Laxima Niure Kandel exploited channel state information (CSI) for recognition [16]. The author collected the measured data in different locations as the training data and designed a classifier to determine whether the equipment was legal. Comprehensive experiments in diverse real environmental settings were conducted using the training set and the test set with a ratio of 8.5:1.5. The results indicated that, when transmitter and receiver were static, an accuracy of 98% was obtained, and, for the moving area, 92% device identification accuracy was obtained.

In light of the phenomenon that most existing RFF technologies are data-dependent, Yang Yang proposed a data-independent RFF extraction scheme [17], which was implemented on random data segments, such as communication data. In this study, a method called least mean square (LMS)-based adaptive-filter-based stacking (LAFS) was designed for RFF extraction; then, the author used the tap coefficients of an adaptive filter to represent the features. By utilizing the proposed LAFS, stable device fingerprints can be extracted from changing data. The LAFS was evaluated and the experimental results indicated that the classification accuracy could reach 98.9%, outperforming the deep learning network.

All the methods mentioned above are state of the art in traditional RFF recognition. Nevertheless, these selected features are effective in distinguishing a limited number of devices only when used alone or with a few cases. The distinguishing accuracy decreases as the number of devices grows [10].

In recent years, with the development of artificial intelligence technology, machine learning algorithms have been widely applied in fingerprint extraction and device recognition [18,19,20]. Amani Al Shawabka et al. [21] proposed a deep-learning-based recognition algorithm, which first analyzes features and then uses a convolutional neural network (CNN) to achieve fingerprint accuracy levels that traditional low dimensional algorithms cannot achieve. Pengcheng Yin proposed a novel multi-channel convolutional neural network (MCCNN) for long-term evolution (LTE) terminal identification [9]. The MCCNN is leveraged for feature extraction from the different parts of the signal, including the transient-on part, the modulation part, and the transient-off part. Then, the extracted features are combined to achieve higher classification accuracy. The experimental results obtained indicate that the identification accuracy achieved was as high as 98.96%.

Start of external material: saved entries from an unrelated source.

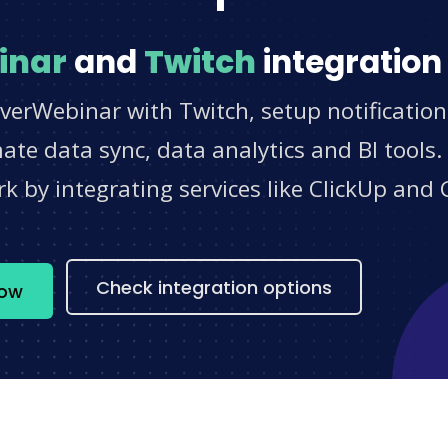
inar
and
Twitch
integration
verWebinar with Twitch, setup notificatio
e data sync, data analytics and BI tools.
 by integrating services like ClickUp and 
s
Check integration options
now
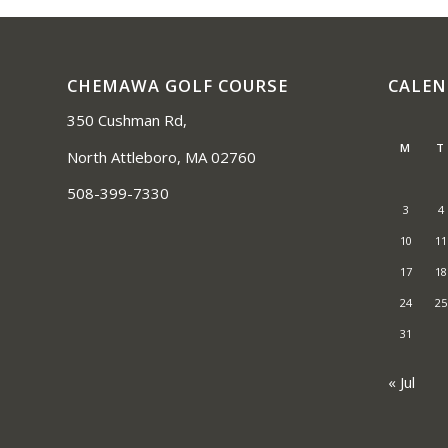
CHEMAWA GOLF COURSE
CALE
350 Cushman Rd,
M
T
North Attleboro, MA 02760
508-399-7330
3
4
10
11
17
18
24
25
31
« Jul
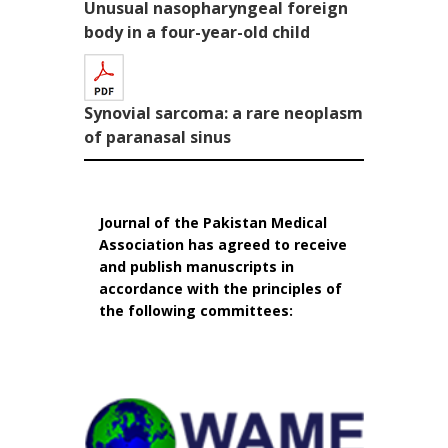
Unusual nasopharyngeal foreign
body in a four-year-old child
Synovial sarcoma: a rare neoplasm
of paranasal sinus
Journal of the Pakistan Medical
Association has agreed to receive
and publish manuscripts in
accordance with the principles of
the following committees:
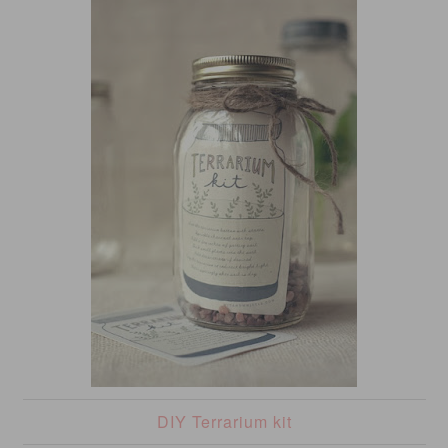
DIY Terrarium kit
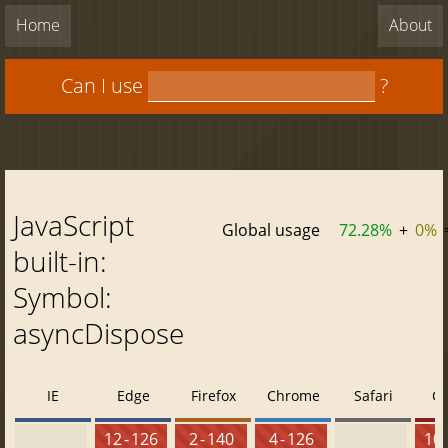
Home
About
Can I use
?
JavaScript
Global usage
72.28%
+
0%
built-in:
Symbol:
asyncDispose
IE
Edge
Firefox
Chrome
Safari
O
12 - 126
2 - 140
4 - 126
10 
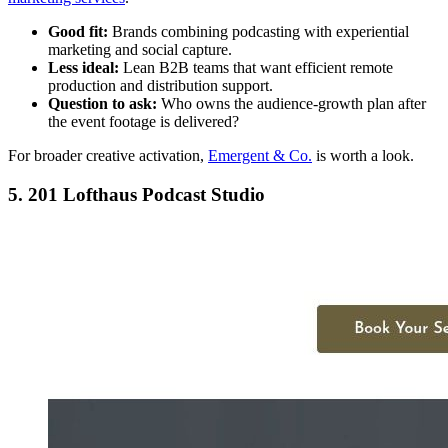
Good fit:
Brands combining podcasting with experiential
marketing and social capture.
Less ideal:
Lean B2B teams that want efficient remote
production and distribution support.
Question to ask:
Who owns the audience-growth plan after
the event footage is delivered?
For broader creative activation,
Emergent & Co.
is worth a look.
5. 201 Lofthaus Podcast Studio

At the same time, experts in some fields are gradually starting to research and use deep neural networks (DNNs) to construct modulation recognition classifiers in order to improve the effectiveness and reliability of recognition algorithms. However, this type of method also has certain limitations, requiring a large number of training samples and having high computational costs, making it unsuitable for applications with high real-time requirements.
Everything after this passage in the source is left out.